DISTNUM2 - Editorial

This is my approach (and a lot of others used this) :

  1. Coordinate compression on the values to map array values in range : [1,N].
  2. Divide the array into blocks using sqrt decomposition. For each block maintain a bitset (you may have to custom code it). The bitset has N bits and marks whether the ith value (after coordinate compression) is present or not.
  3. For all pairs of block numbers (i,j) find the distinct elements. For any (L,R), it is simply the bitwise OR of all bitsets in [L,R].
  4. Follow normal sqrt decomposition for queries now. Generate the bitset for the query range and using builtin_popcount, you can find the answer in O(N/64) for every query.

Time complexity : O(N * sqrt(N) + N * (N/64)).

7 Likes

It can be solved using persistent segment trees.

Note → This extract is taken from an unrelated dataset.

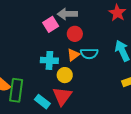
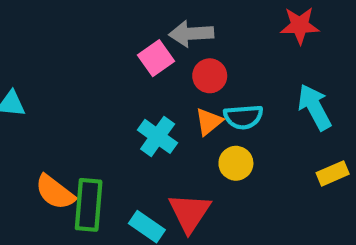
red star: (117, 13) -> (300, 25), turned -30
cyan cross: (49, 60) -> (158, 136), turned 36
yellow circle: (65, 75) -> (236, 163), moved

More precisely, a persistent segment tree whose nodes are themselves segment trees which make up another persistent segment tree.

AC solution: CodeChef: Practical coding for everyone

EDIT: This question is basically a combination of kth order (SPOJ MKTHNUM) and distinct count (SPOJ DQUERY)

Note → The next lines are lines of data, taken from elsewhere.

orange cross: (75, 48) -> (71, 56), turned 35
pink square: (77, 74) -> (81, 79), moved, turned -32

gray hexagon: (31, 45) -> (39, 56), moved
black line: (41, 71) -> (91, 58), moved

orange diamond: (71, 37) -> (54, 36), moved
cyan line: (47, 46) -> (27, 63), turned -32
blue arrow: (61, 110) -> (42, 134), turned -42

Here is a very good explanation of MKTHNUM.

DQUERY has a similar approach but instead of an array that represents the count of elements you use an array that represents the count of prev[i] value of elements. Where, given an array A, prev[i] is the maximum index j < i such that A[i] = A[j].

Try and solve these beforehand if you haven’t yet or at least make yourself familiar with the solutions.

For this problem we implement a persistent segtree like the one in MKTHNUM but instead of storing count it stores a segtree like the one we used in DQUERY.

So when it has to decide which direction to go it doesn’t just compare count of all elements but count of all distinct elements. The key idea is that the segtree (which tracks prev[i]) of first N values over a given interval differs in logn values from the segtree over the first N - 1 values over the same interval.

Hope this clears it up. :slight_smile:

5 Likes

@grebnesieh Yes, can you expain it like how @himanshujaju explained his approach? Thanks!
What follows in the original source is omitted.